## GOAL OF THE EXERCISE
Beginning with the line containing "8mm strip to strip mono" and going on through the line containing "Kampanya kapsamında verilecek", the lines below are to be returned exactly, pictures excluded and nothing added.

[Start of section]

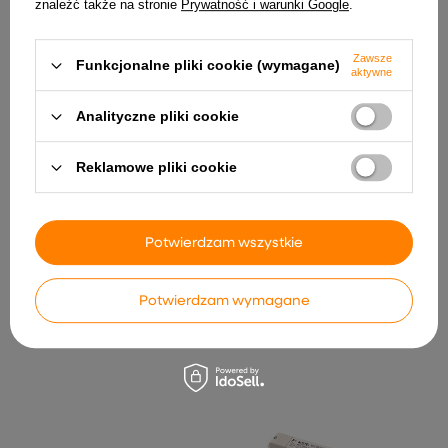
znaleźć także na stronie
Prywatność i warunki Google
.
INNE PRODUKTY PRODUCENTA
Zawsze
Funkcjonalne pliki cookie (wymagane)
aktywne
Analityczne pliki cookie
Reklamowe pliki cookie
Potwierdzam wszystkie
DAMIK złączka łącznik
Zasilacz do taśm LED
konektor do taśmy LED COB
DAMIK SLS 60-24 Slim 24V
8mm strip to strip mono
60W (2,5 A), 100-240V
Potwierdzam wymagane
3,79 zł
22,00 zł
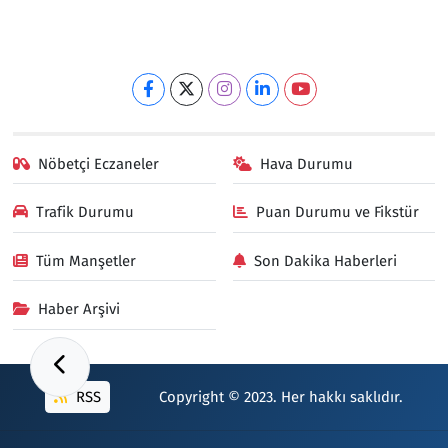
Nöbetçi Eczaneler
Hava Durumu
Trafik Durumu
Puan Durumu ve Fikstür
Tüm Manşetler
Son Dakika Haberleri
Haber Arşivi
RSS
Copyright © 2023. Her hakkı saklıdır.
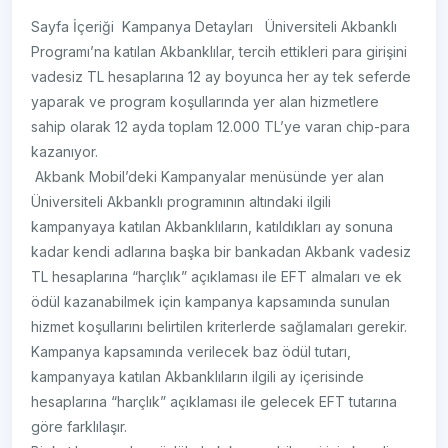
Sayfa İçeriği ​​​​​​​​​​​​​​​​​​​​​​​​​​ ​​​​​​​​​​​​​​​​​​​​​Kampanya Detayları ​ ​ ​Üniversiteli Akbanklı
Programı’na katılan Akbanklılar, tercih ettikleri para girişini
vadesiz TL hesaplarına 12 ay boyunca her ay tek seferde
yaparak ve program koşullarında yer alan hizmetlere
sahip olarak 12 ayda toplam 12.000 TL’ye varan chip-para
kazanıyor.
​ Akbank Mobil’deki Kampanyalar menüsünde yer alan
Üniversiteli Akbanklı programının altındaki ilgili
kampanyaya katılan Akbanklıların, katıldıkları ay sonuna
kadar kendi adlarına başka bir bankadan Akbank vadesiz
TL hesaplarına “harçlık” açıklaması ile EFT almaları ve ek
ödül kazanabilmek için kampanya kapsamında sunulan
hizmet koşullarını belirtilen kriterlerde sağlamaları gerekir.
Kampanya kapsamında verilecek baz ödül tutarı,
kampanyaya katılan Akbanklıların ilgili ay içerisinde
hesaplarına “harçlık” açıklaması ile gelecek EFT tutarına
göre farklılaşır.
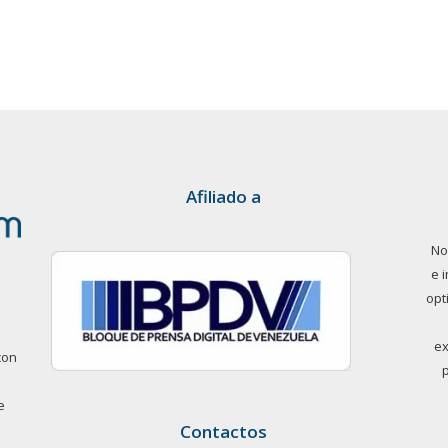
Afiliado a
No
e 
opt
ex
con
e
Contactos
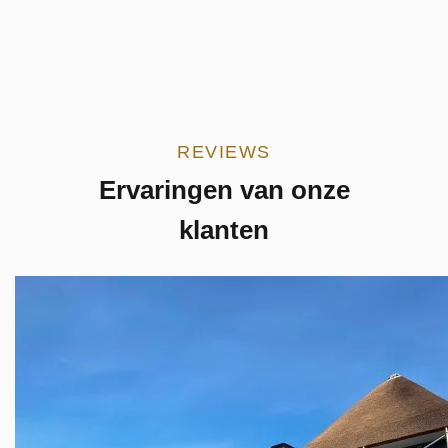
REVIEWS
Ervaringen van onze
klanten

[End of section]

## EXERCISE SOLUTION
8mm strip to strip mono
60W (2,5 A), 100-240V
Potwierdzam wymagane
3,79 zł
22,00 zł
Nöbetçi Eczaneler
Hava Durumu
Trafik Durumu
Puan Durumu ve Fikstür
Tüm Manşetler
Son Dakika Haberleri
Haber Arşivi
RSS
Copyright © 2023. Her hakkı saklıdır.
Sayfa İçeriği ​​​​​​​​​​​​​​​​​​​​​​​​​​ ​​​​​​​​​​​​​​​​​​​​​Kampanya Detayları ​ ​ ​Üniversiteli Akbanklı
Programı’na katılan Akbanklılar, tercih ettikleri para girişini
vadesiz TL hesaplarına 12 ay boyunca her ay tek seferde
yaparak ve program koşullarında yer alan hizmetlere
sahip olarak 12 ayda toplam 12.000 TL’ye varan chip-para
kazanıyor.
​ Akbank Mobil’deki Kampanyalar menüsünde yer alan
Üniversiteli Akbanklı programının altındaki ilgili
kampanyaya katılan Akbanklıların, katıldıkları ay sonuna
kadar kendi adlarına başka bir bankadan Akbank vadesiz
TL hesaplarına “harçlık” açıklaması ile EFT almaları ve ek
ödül kazanabilmek için kampanya kapsamında sunulan
hizmet koşullarını belirtilen kriterlerde sağlamaları gerekir.
Kampanya kapsamında verilecek baz ödül tutarı,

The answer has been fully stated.